Hi,
On Thu, Sep 13, 2018 at 1:21 PM, Matthias Clasen <mclasen(a)redhat.com> wrote:
On Thu, Sep 13, 2018 at 1:10 PM Justin Forbes
<jmforbes(a)linuxtx.org> wrote:
> The thing is, hibernate does work for some users. And eventually will
> be made to work with secure boot as well. But it is very difficult for
> us to "support" a feature when the fixes are often blacklist x driver
> or edit your DSDT table. There is a large variety of hardware and
> some of it just doesn't work.
>
Well, everything worked for somebody at some point. But the answer can't
be to just add another toggle to the control-center so people can
experimentally
find out if it works for them at this time, choose-your-own-adventure style.
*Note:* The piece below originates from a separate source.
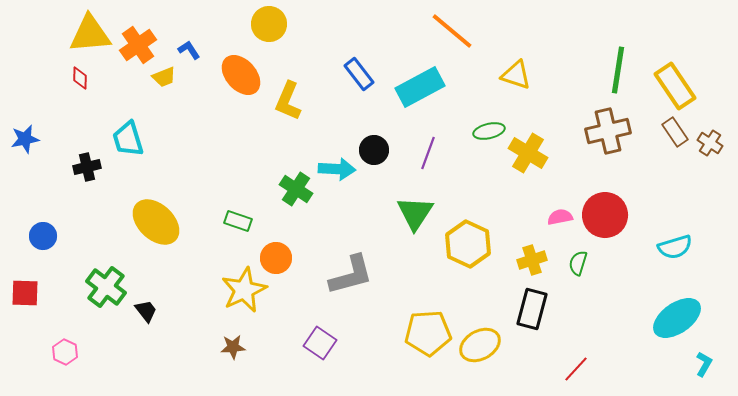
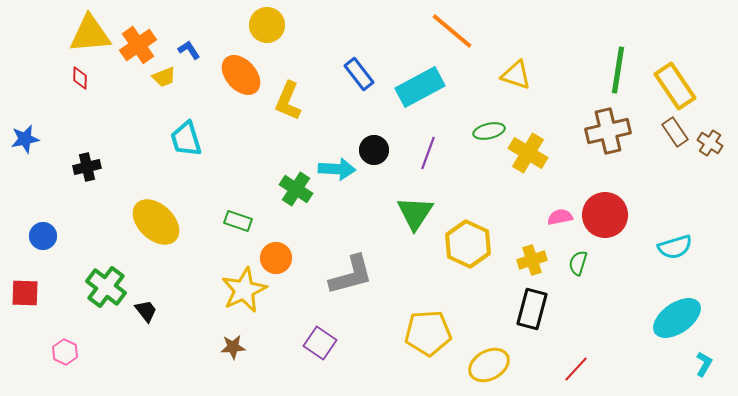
yellow circle at (269, 24): moved 2 px left, 1 px down
cyan trapezoid at (128, 139): moved 58 px right
yellow ellipse at (480, 345): moved 9 px right, 20 px down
Either we commit to supporting it. Then we need to invest the time to make
it actually work. At the minimum, we need to be able to detect reliably when
it will not work, so we can turn it off.
Or we don't. In which case we should just remove it.
Right, the kernel should
stop advertising "disk" in /sys/power/state unless it
can reliably hibernate. If users want to opt-in to some hibernate tech-preview,
they should have to add something to the kernel command line or so, imo.
The kernel shouldn't be exposing features it can't reliably provide.
Again, as I understand it, it's not even a hardware-supported situation, it can
potentially fail on *any system* if the swap partition is filled up
the wrong way,
if i'm not mistaken.
until, at least that is fixed, we really should stop exposing the
feature without
some sort of kernel command line opt-in situation.